[Records drawn from a dataset]
□ □ □

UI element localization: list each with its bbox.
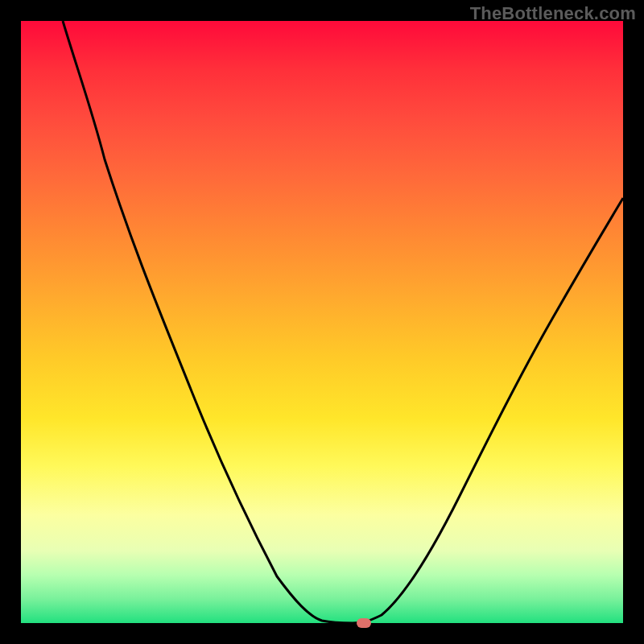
bottleneck-curve bbox=[21, 21, 623, 623]
curve-path bbox=[63, 21, 623, 623]
plot-area bbox=[21, 21, 623, 623]
optimal-point-marker bbox=[357, 618, 371, 628]
chart-frame: TheBottleneck.com bbox=[0, 0, 644, 644]
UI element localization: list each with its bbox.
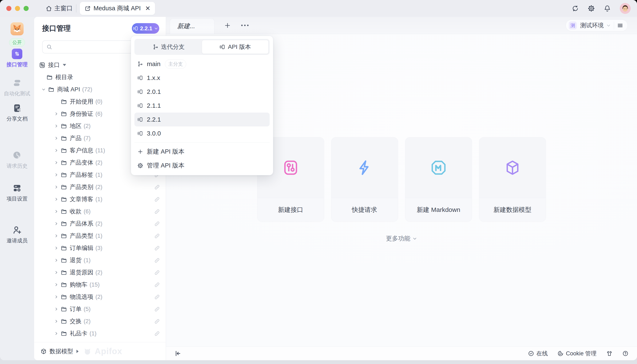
chevron-right-icon[interactable] — [53, 258, 59, 262]
tree-folder[interactable]: 订单编辑 (3) — [34, 242, 166, 254]
link-icon[interactable] — [154, 245, 160, 251]
chevron-right-icon[interactable] — [53, 222, 59, 226]
more-icon — [241, 24, 249, 26]
link-icon[interactable] — [154, 270, 160, 276]
sidebar-item-project-settings[interactable]: 项目设置 — [0, 183, 34, 202]
tree-folder[interactable]: 收款 (6) — [34, 205, 166, 218]
version-item-selected[interactable]: 2.2.1 — [134, 112, 270, 126]
chevron-right-icon[interactable] — [53, 112, 59, 116]
link-icon[interactable] — [154, 221, 160, 226]
version-item[interactable]: 2.0.1 — [134, 85, 270, 99]
home-icon — [46, 5, 52, 12]
link-icon[interactable] — [154, 282, 160, 288]
divider — [134, 142, 270, 143]
collapse-sidebar-icon[interactable] — [174, 350, 181, 357]
chevron-right-icon[interactable] — [53, 173, 59, 177]
chevron-right-icon[interactable] — [53, 197, 59, 201]
chevron-right-icon[interactable] — [53, 307, 59, 311]
tree-folder[interactable]: 文章博客 (1) — [34, 193, 166, 205]
hamburger-icon — [617, 22, 623, 28]
cookie-icon — [557, 350, 564, 357]
branch-item-main[interactable]: main 主分支 — [134, 57, 270, 71]
chevron-right-icon[interactable] — [53, 209, 59, 214]
link-icon[interactable] — [154, 331, 160, 336]
chevron-expanded-icon[interactable] — [41, 87, 47, 92]
tree-folder[interactable]: 产品类别 (2) — [34, 181, 166, 193]
chevron-right-icon[interactable] — [53, 282, 59, 287]
tree-folder[interactable]: 交换 (2) — [34, 315, 166, 328]
gear-icon[interactable] — [588, 5, 595, 12]
link-icon[interactable] — [154, 209, 160, 214]
tree-folder[interactable]: 产品体系 (2) — [34, 218, 166, 230]
chevron-right-icon[interactable] — [53, 136, 59, 140]
tree-folder[interactable]: 退货 (1) — [34, 254, 166, 266]
tab-more-button[interactable] — [241, 21, 249, 30]
data-model-section[interactable]: 数据模型 Apifox — [34, 342, 166, 360]
online-status[interactable]: 在线 — [528, 350, 548, 357]
tree-folder[interactable]: 礼品卡 (1) — [34, 328, 166, 340]
sidebar-item-share-docs[interactable]: 分享文档 — [0, 103, 34, 122]
chevron-right-icon[interactable] — [53, 148, 59, 152]
titlebar: 主窗口 Medusa 商城 API ✕ — [0, 0, 637, 17]
help-button[interactable] — [622, 350, 628, 357]
link-icon[interactable] — [154, 184, 160, 190]
chevron-right-icon[interactable] — [53, 332, 59, 336]
version-item[interactable]: 2.1.1 — [134, 99, 270, 112]
chevron-right-icon[interactable] — [53, 295, 59, 299]
zoom-window-button[interactable] — [24, 6, 29, 11]
manage-api-version-button[interactable]: 管理 API 版本 — [134, 159, 270, 172]
link-icon[interactable] — [154, 258, 160, 263]
link-icon[interactable] — [154, 294, 160, 300]
folder-icon — [61, 330, 67, 337]
theme-button[interactable] — [606, 350, 612, 357]
card-new-markdown[interactable]: 新建 Markdown — [405, 137, 472, 222]
tree-folder[interactable]: 物流选项 (2) — [34, 291, 166, 303]
avatar[interactable] — [620, 3, 631, 14]
cookie-manager-button[interactable]: Cookie 管理 — [557, 350, 596, 357]
tab-main-window[interactable]: 主窗口 — [46, 4, 73, 12]
sidebar-item-request-history[interactable]: 请求历史 — [0, 150, 34, 170]
tshirt-icon — [606, 350, 612, 357]
close-tab-icon[interactable]: ✕ — [145, 5, 150, 12]
link-icon[interactable] — [154, 318, 160, 324]
tree-folder[interactable]: 产品类型 (1) — [34, 230, 166, 242]
project-logo[interactable] — [11, 22, 24, 35]
link-icon[interactable] — [154, 196, 160, 202]
env-label: 测试环境 — [580, 22, 604, 30]
new-api-version-button[interactable]: 新建 API 版本 — [134, 145, 270, 159]
environment-selector[interactable]: 测 测试环境 — [566, 20, 628, 31]
add-tab-button[interactable] — [223, 21, 232, 30]
folder-icon — [61, 282, 67, 288]
link-icon[interactable] — [154, 233, 160, 239]
env-menu-button[interactable] — [614, 22, 626, 28]
chevron-right-icon[interactable] — [53, 319, 59, 324]
version-item[interactable]: 3.0.0 — [134, 126, 270, 140]
card-quick-request[interactable]: 快捷请求 — [331, 137, 398, 222]
sidebar-item-api-management[interactable]: 接口管理 — [0, 48, 34, 68]
chevron-right-icon[interactable] — [53, 270, 59, 274]
chevron-right-icon[interactable] — [53, 234, 59, 238]
chevron-right-icon[interactable] — [53, 124, 59, 128]
version-selector-button[interactable]: 2.2.1 — [132, 23, 159, 34]
sidebar-item-automated-testing[interactable]: 自动化测试 — [0, 78, 34, 97]
tab-iteration-branch[interactable]: 迭代分支 — [135, 40, 202, 54]
tab-new-unsaved[interactable]: 新建... — [170, 18, 215, 34]
tab-api-version[interactable]: API 版本 — [202, 40, 269, 54]
chevron-right-icon[interactable] — [53, 185, 59, 189]
version-item[interactable]: 1.x.x — [134, 71, 270, 85]
sidebar-item-invite-members[interactable]: 邀请成员 — [0, 224, 34, 244]
tree-folder[interactable]: 购物车 (15) — [34, 278, 166, 291]
tab-project-medusa[interactable]: Medusa 商城 API ✕ — [80, 2, 155, 15]
tree-folder[interactable]: 订单 (5) — [34, 303, 166, 315]
tree-folder[interactable]: 退货原因 (2) — [34, 266, 166, 278]
chevron-right-icon[interactable] — [53, 246, 59, 250]
minimize-window-button[interactable] — [15, 6, 20, 11]
chevron-down-icon — [154, 26, 158, 30]
bell-icon[interactable] — [604, 5, 611, 12]
close-window-button[interactable] — [6, 6, 11, 11]
chevron-right-icon[interactable] — [53, 160, 59, 165]
more-features-button[interactable]: 更多功能 — [166, 234, 637, 243]
refresh-icon[interactable] — [572, 5, 579, 12]
link-icon[interactable] — [154, 306, 160, 312]
card-new-data-model[interactable]: 新建数据模型 — [479, 137, 546, 222]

□ □ □

_PROBLEM DESCRIPTION_: Copy every line of the data where "main" is found.

_RESULT OF THE EXERCISE_:
branch-item-main[interactable]: main 主分支 — [134, 57, 270, 71]
tab-main-window[interactable]: 主窗口 — [46, 4, 73, 12]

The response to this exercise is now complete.